There should be no need to copy the view indices themselves.
Is it something like this part of code (I copied it from baseacvec/interp.py)? Could I understand that self._scal_lhs is the left hand side view and self._scal_rhs is a copy of that.
# Generate the left hand view matrix and its dual
self._scal_lhs = self._scal_xchg_view(lhs, 'get_scal_fpts_for_inter')
self._scal_rhs = be.xchg_matrix_for_view(self._scal_lhs)
self._pnorm_lhs = self._const_mat(lhs, 'get_pnorms_for_inter')
# Kernels
self.kernels['scal_fpts_pack'] = lambda: be.kernel(
'pack', self._scal_lhs
)
self.kernels['scal_fpts_unpack'] = lambda: be.kernel(
'unpack', self._scal_rhs
)
And what does pack and unpack kernels really do? What are functions of these two kernels?

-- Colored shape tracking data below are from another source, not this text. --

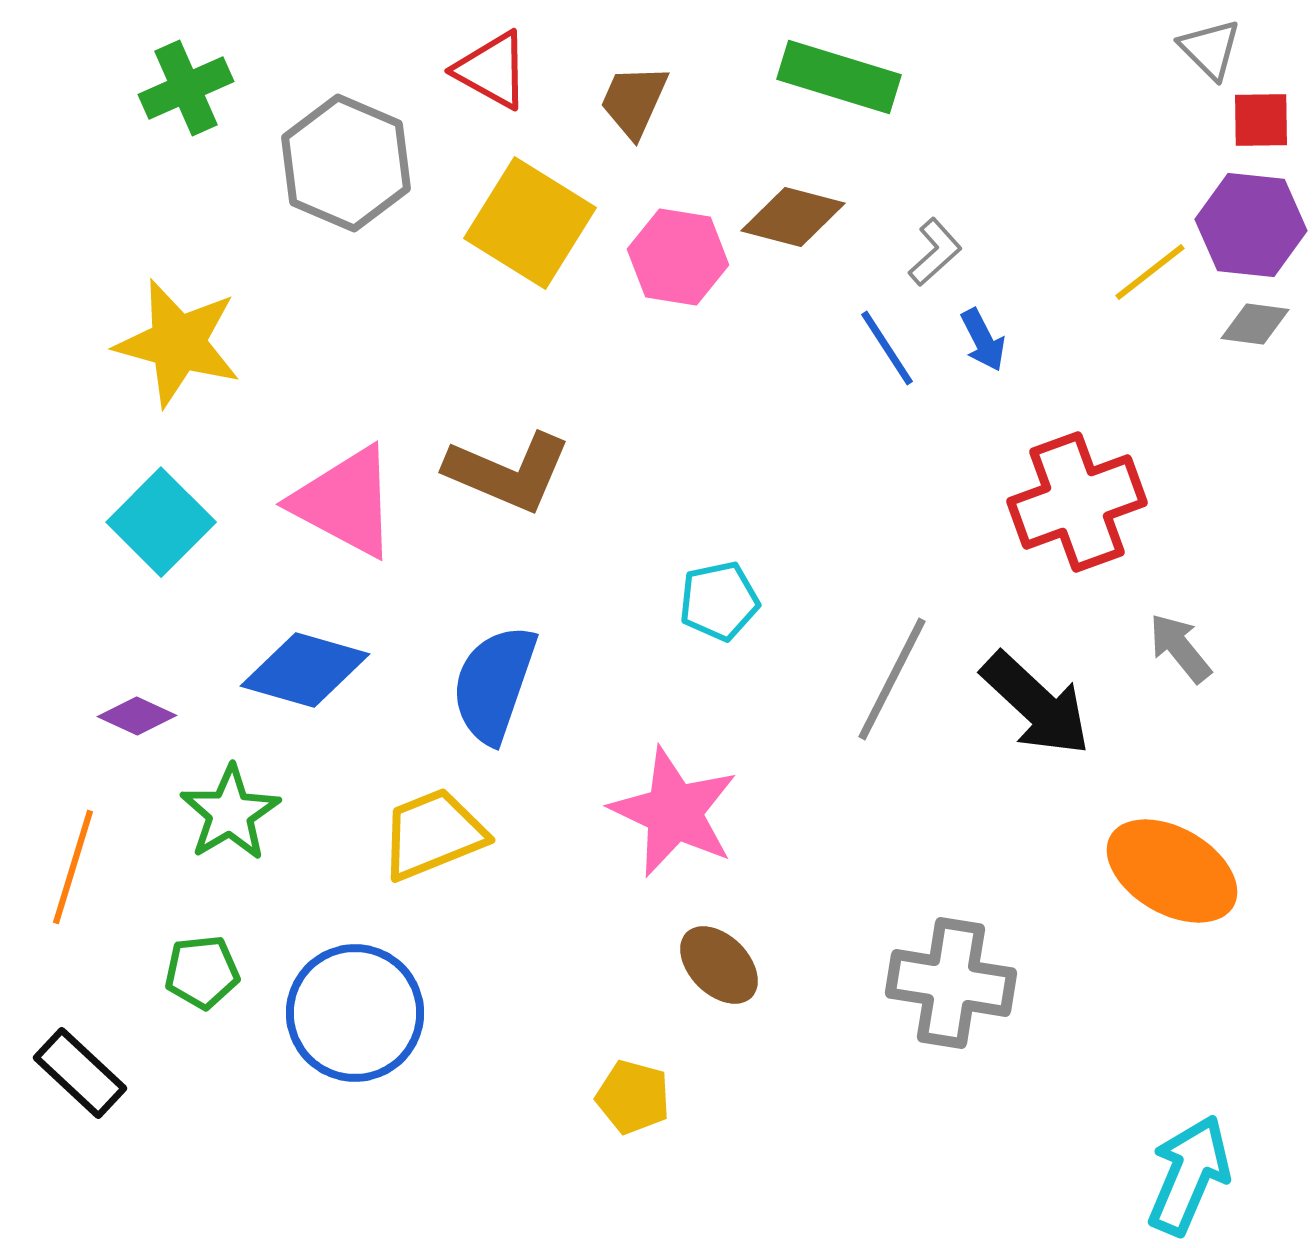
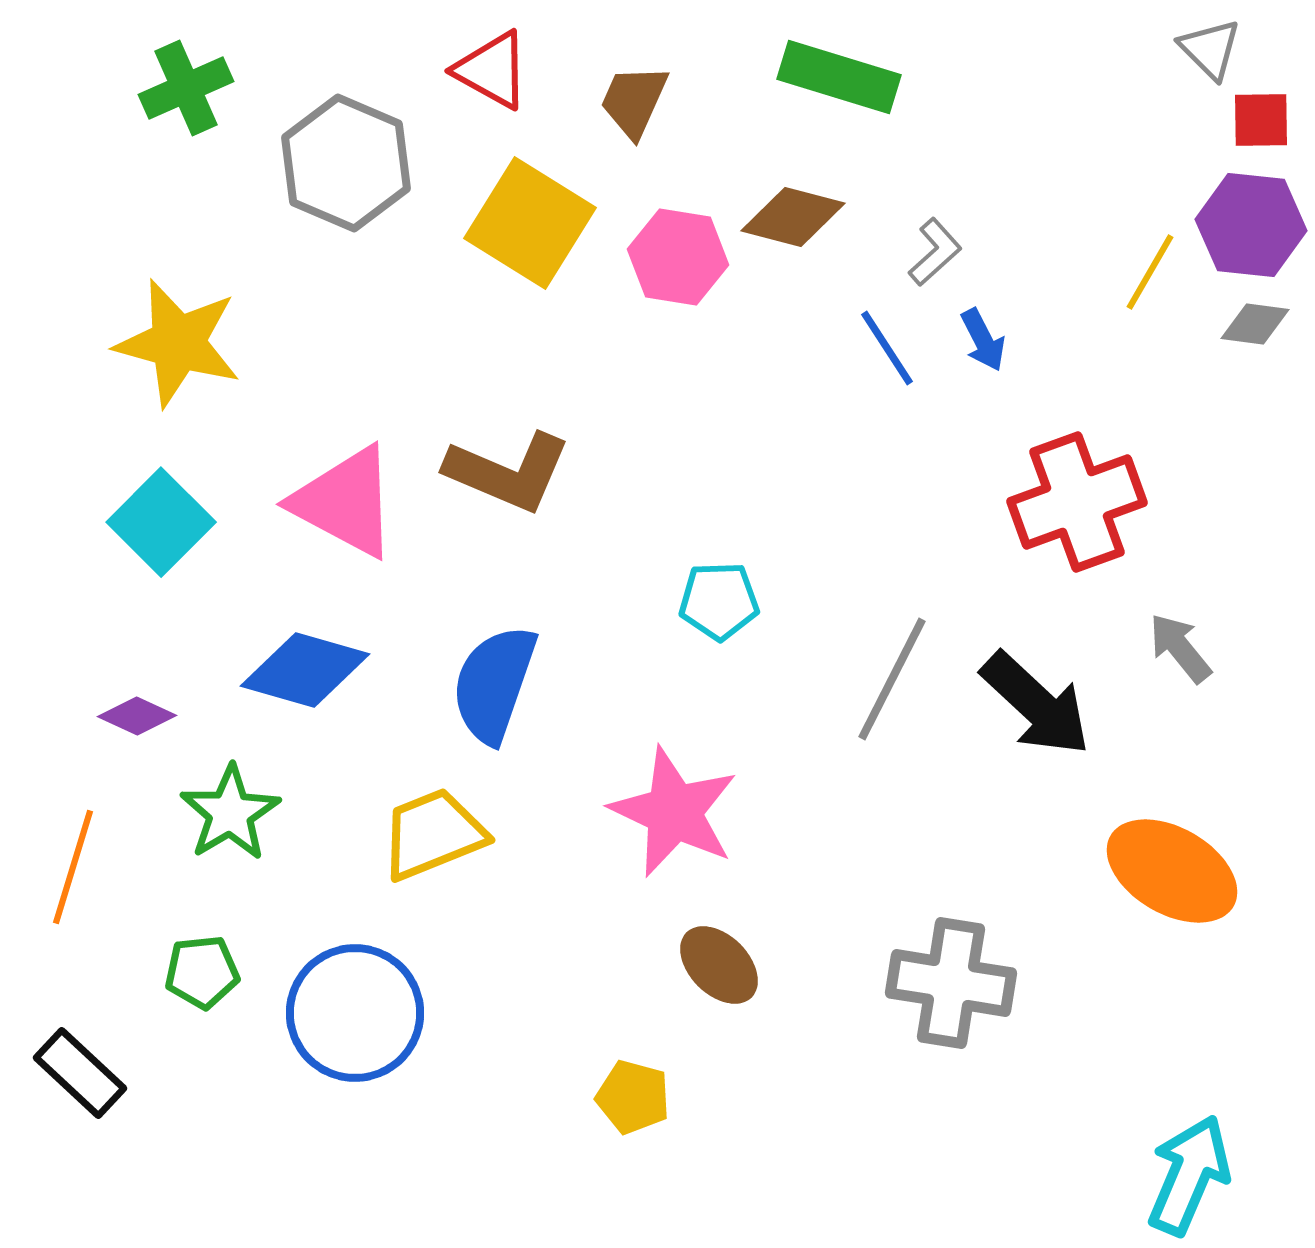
yellow line: rotated 22 degrees counterclockwise
cyan pentagon: rotated 10 degrees clockwise
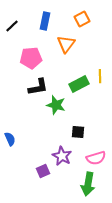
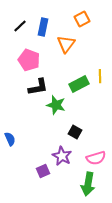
blue rectangle: moved 2 px left, 6 px down
black line: moved 8 px right
pink pentagon: moved 2 px left, 2 px down; rotated 25 degrees clockwise
black square: moved 3 px left; rotated 24 degrees clockwise
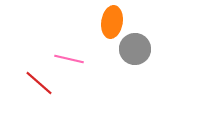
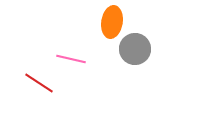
pink line: moved 2 px right
red line: rotated 8 degrees counterclockwise
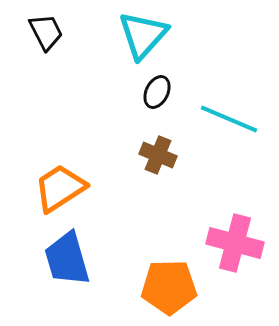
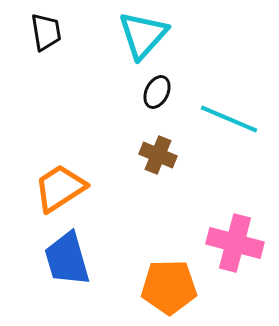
black trapezoid: rotated 18 degrees clockwise
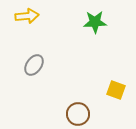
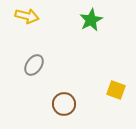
yellow arrow: rotated 20 degrees clockwise
green star: moved 4 px left, 2 px up; rotated 25 degrees counterclockwise
brown circle: moved 14 px left, 10 px up
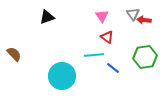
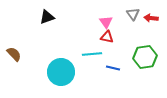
pink triangle: moved 4 px right, 6 px down
red arrow: moved 7 px right, 2 px up
red triangle: rotated 24 degrees counterclockwise
cyan line: moved 2 px left, 1 px up
blue line: rotated 24 degrees counterclockwise
cyan circle: moved 1 px left, 4 px up
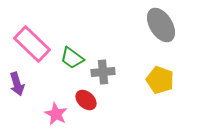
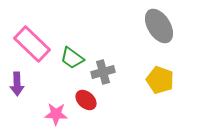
gray ellipse: moved 2 px left, 1 px down
gray cross: rotated 10 degrees counterclockwise
purple arrow: rotated 15 degrees clockwise
pink star: rotated 25 degrees counterclockwise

Packing is the process where the values pointed to by a view are copied into a buffer (and then that buffer is copied back to the host). The matrix is a member of self._scal_lhs.
Unpacking is the process of copying data from the host to the device (but no kernel is run here).
I recently restart to work on this. Just to clarify things we discussed: I did the following things to save the view from t = 0 for the t > 0 calculations:
# Swap out the view and pack it
self._sbase_lhs = self._scal_xchg_view(lhs, 'get_scal_fpts_for_inter')
# Kernels
self.kernels['lhs_fpts_pack'] = lambda: be.kernel(
'pack', self._sbase_lhs
)
Then this packing kernel is run which copy the view values to xchgmat matrix which is a member of self._sbase_lhs. In the future time steps, this matrix is passed to some pointwise kernel, for example:
Am I right for all those procedures? I tried to check the result of ulin[0] - ublin[0] at the t = 0 inside this pointwise kernel, but the value is not 0. And if I pass ublin=self._sbase_lhs into the kernel, the result is 0. Do you have any advice regarding that?
First, check that the arguments ublin and ubrin are specified with the mpi prefix in the kernel definition. Second, are you sure that the packing kernel is running and completing before your kernel runs?
Ah yes mpi prefix works. Thanks. I think prefixes view, mpi and no prefix give the different mapping? Regarding the second point, the packing kernel is run right after the kernel eles/disu.
Yes, these prefixes determine how the kernel accesses the data. MPI is needed for anything that has been packed. It should probably be changed to xchg so it matches the name of the underlying data types.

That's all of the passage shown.